Carl was getting a little sleepy at this stage and trying desperately to stay awake. My mother had protested about his being allowed to drink as much wine as he liked, but my father said he must learn to take his liquor. Carl was learning.

Christabel drank sparingly, as I did, and the soft colour in her cheeks and the shine in her eyes was not due to the grape. She was different from the girl she had been so far. I realized that she was enjoying this with a sort of feverish excitement and I was sorry, for such occasions as this were not unusual in our household. We always had celebrations when my parents returned from Court or I or Carl had been away on a visit. How dreary her life must have been in that gloomy rectory!

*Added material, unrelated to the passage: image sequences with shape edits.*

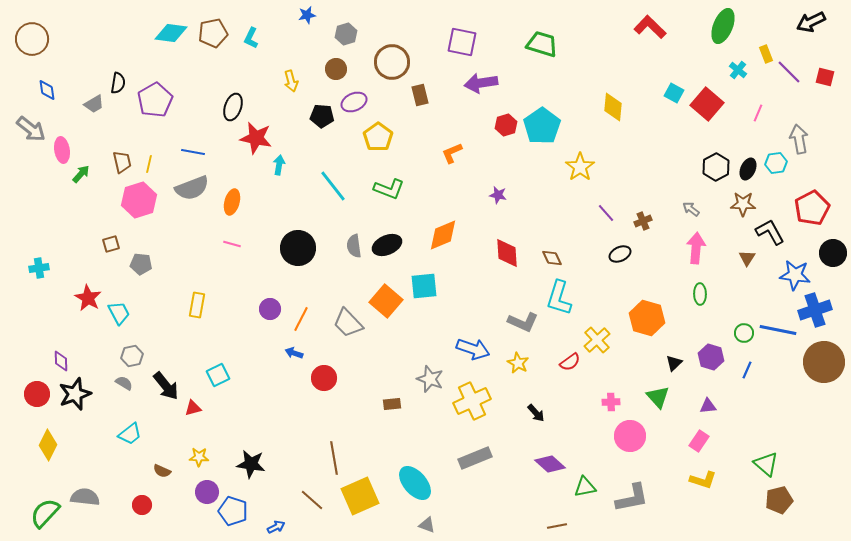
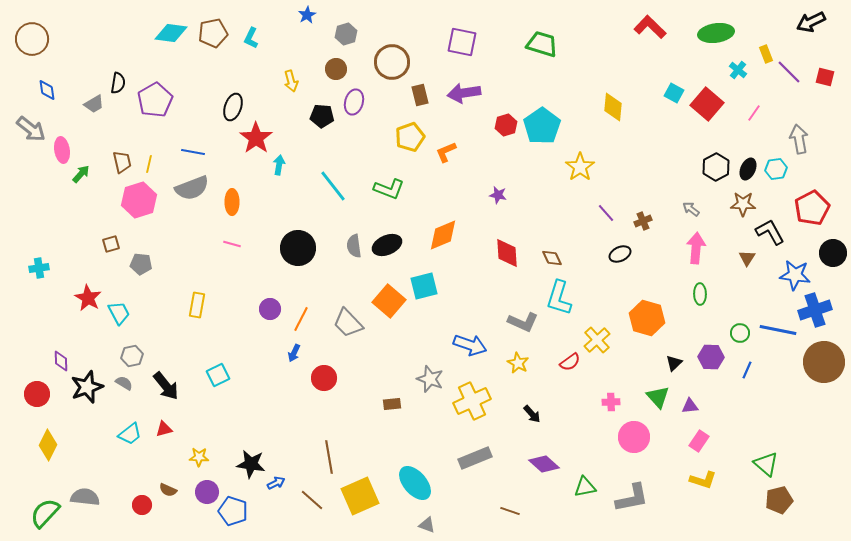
blue star at (307, 15): rotated 18 degrees counterclockwise
green ellipse at (723, 26): moved 7 px left, 7 px down; rotated 60 degrees clockwise
purple arrow at (481, 83): moved 17 px left, 10 px down
purple ellipse at (354, 102): rotated 50 degrees counterclockwise
pink line at (758, 113): moved 4 px left; rotated 12 degrees clockwise
yellow pentagon at (378, 137): moved 32 px right; rotated 16 degrees clockwise
red star at (256, 138): rotated 24 degrees clockwise
orange L-shape at (452, 153): moved 6 px left, 1 px up
cyan hexagon at (776, 163): moved 6 px down
orange ellipse at (232, 202): rotated 15 degrees counterclockwise
cyan square at (424, 286): rotated 8 degrees counterclockwise
orange square at (386, 301): moved 3 px right
green circle at (744, 333): moved 4 px left
blue arrow at (473, 349): moved 3 px left, 4 px up
blue arrow at (294, 353): rotated 84 degrees counterclockwise
purple hexagon at (711, 357): rotated 15 degrees counterclockwise
black star at (75, 394): moved 12 px right, 7 px up
purple triangle at (708, 406): moved 18 px left
red triangle at (193, 408): moved 29 px left, 21 px down
black arrow at (536, 413): moved 4 px left, 1 px down
pink circle at (630, 436): moved 4 px right, 1 px down
brown line at (334, 458): moved 5 px left, 1 px up
purple diamond at (550, 464): moved 6 px left
brown semicircle at (162, 471): moved 6 px right, 19 px down
brown line at (557, 526): moved 47 px left, 15 px up; rotated 30 degrees clockwise
blue arrow at (276, 527): moved 44 px up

She was far more knowledgeable about affairs than I was and she seemed anxious that both men should have no doubt of this.

“It’s really a religious conflict,” she said. “Political conflict almost always is. It is not so much a question of Monmouth’s legitimacy as shall we allow a Catholic to ascend the throne.”

“That’s exactly the case,” said Edwin, smiling at her. “James is a Catholic—no doubt of that.”

“I have heard it whispered,” said Leigh, bending forward and speaking in a whisper, “that His Majesty toys with that Faith …but let it not go beyond these walls.”